L’immagine del contadino che semina, coltiva e aspetta fiducioso i frutti del raccolto rende bene l’idea. «La pazienza è la virtù dei forti» recita il proverbio; ne è convinto anche don Francesco Soddu (dallo scorso gennaio alla guida di Caritas italiana) che del Policoro è da sempre sostenitore. «Nonostante i legami e le reciprocità già create, il Progetto necessita di lunghi tempi di gestazione – dice Soddu –. Ecco perché non ha senso pretendere risultati immediati». Prima vengono la formazione e l’impegno, poi la decisione di «darsi al prossimo». «Solo entrando in relazione con l’altro l’essere umano diviene davvero tale – spiega il direttore di Caritas Italiana –. Specie in questi momenti di crisi diffusa, la speranza è fondamentale per restituire senso alla vita. Guai a vedere solo le difficoltà che si presentano lungo il cammino». Un monito rivolto soprattutto alle nuove generazioni che, a dispetto delle apparenze e nonostante l’incertezza in cui navigano, «sono ancora piene di entusiasmo e voglia di mettersi in gioco». Ben venga dunque il Progetto Policoro come àncora di salvezza contro l’apatia e la criminalità che da secoli bloccano lo sviluppo del Mezzogiorno.
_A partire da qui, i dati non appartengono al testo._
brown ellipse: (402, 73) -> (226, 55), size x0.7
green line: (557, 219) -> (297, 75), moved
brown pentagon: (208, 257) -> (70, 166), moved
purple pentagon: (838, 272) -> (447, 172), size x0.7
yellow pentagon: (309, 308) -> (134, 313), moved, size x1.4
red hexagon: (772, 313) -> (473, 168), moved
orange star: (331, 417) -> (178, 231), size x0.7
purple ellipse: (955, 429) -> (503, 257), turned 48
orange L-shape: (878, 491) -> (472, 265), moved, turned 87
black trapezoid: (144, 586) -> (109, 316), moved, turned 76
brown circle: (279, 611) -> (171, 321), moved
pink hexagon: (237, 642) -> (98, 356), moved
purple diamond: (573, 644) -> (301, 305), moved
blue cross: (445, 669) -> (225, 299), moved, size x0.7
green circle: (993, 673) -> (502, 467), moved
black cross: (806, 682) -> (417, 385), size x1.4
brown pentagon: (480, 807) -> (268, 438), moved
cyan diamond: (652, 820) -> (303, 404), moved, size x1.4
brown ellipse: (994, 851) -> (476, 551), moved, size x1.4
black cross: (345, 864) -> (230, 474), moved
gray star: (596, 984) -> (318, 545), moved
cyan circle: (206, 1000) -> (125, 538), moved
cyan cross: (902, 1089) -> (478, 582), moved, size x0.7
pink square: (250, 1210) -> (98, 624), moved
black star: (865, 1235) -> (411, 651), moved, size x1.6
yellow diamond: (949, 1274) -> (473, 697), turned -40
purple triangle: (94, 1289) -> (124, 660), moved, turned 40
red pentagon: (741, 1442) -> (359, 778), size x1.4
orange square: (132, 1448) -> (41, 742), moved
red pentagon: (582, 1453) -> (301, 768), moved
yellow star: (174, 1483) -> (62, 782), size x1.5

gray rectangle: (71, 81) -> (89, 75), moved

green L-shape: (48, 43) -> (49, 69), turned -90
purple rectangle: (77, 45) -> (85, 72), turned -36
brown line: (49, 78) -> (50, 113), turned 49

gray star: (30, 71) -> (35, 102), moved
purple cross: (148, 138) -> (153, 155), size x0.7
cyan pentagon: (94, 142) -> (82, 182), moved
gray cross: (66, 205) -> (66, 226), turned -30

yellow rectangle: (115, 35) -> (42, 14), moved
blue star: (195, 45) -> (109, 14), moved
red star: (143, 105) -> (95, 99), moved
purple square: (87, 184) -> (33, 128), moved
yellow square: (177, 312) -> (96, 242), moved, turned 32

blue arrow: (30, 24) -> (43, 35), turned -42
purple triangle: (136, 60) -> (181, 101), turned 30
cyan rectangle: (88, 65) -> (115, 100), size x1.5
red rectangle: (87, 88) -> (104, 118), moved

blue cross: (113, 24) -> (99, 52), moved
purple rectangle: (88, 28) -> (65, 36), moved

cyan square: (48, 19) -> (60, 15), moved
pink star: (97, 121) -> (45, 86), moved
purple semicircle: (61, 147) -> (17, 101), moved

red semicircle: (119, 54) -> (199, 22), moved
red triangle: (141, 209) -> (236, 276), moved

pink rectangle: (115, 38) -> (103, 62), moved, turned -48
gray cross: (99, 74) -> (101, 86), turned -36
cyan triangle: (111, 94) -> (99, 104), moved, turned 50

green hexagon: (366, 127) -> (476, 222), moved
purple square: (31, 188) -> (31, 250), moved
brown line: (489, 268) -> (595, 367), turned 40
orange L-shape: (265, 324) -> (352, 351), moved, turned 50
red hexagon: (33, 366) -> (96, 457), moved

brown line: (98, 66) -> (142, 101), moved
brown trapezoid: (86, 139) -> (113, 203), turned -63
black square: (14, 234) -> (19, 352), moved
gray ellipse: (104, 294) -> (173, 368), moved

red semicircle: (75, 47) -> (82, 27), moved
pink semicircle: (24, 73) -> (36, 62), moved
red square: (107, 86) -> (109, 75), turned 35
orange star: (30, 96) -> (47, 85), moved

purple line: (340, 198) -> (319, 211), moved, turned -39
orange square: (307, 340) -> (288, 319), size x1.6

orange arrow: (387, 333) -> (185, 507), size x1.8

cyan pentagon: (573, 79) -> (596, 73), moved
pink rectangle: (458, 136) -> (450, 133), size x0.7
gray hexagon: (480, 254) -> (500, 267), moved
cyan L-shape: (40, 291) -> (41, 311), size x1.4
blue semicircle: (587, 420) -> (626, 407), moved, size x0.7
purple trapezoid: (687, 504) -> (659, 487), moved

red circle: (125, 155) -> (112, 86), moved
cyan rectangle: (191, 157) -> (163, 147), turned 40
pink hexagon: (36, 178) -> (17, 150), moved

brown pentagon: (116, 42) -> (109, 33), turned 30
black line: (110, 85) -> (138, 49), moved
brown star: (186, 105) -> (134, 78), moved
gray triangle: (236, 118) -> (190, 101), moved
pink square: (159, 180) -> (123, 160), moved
Ma anche come strumento per riavvicinare Nord e Sud del Paese: «Complice la crisi, oggi le difficoltà appaiono quanto mai generalizzate in Italia, così come all’estero». Non a caso, secondo don Francesco il Progetto Policoro potrebbe essere esportato con successo anche fuori dai confini nazionali. «Di recente ho ricevuto la visita del vicedirettore di Caritas Grecia – conclude Soddu –. Mi ha parlato della situazione disperata in cui versa il suo Paese, strozzato dalla crisi e dalla disoccupazione. Così, presto vi faremo un sopralluogo per valutare le possibilità di sviluppo e poi, magari, ipotizzare un Policoro su misura».